▶ **Directions for this task**
All of the records below are to be output exactly; no image belongs in the result.

========================================================================

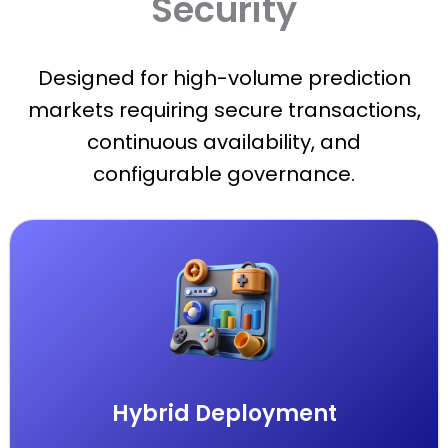
Security
Designed for high-volume prediction
markets requiring secure transactions,
continuous availability, and
configurable governance.
Hybrid Deployment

========================================================================

▶ **Response to this task**
Security
Designed for high-volume prediction
markets requiring secure transactions,
continuous availability, and
configurable governance.
Hybrid Deployment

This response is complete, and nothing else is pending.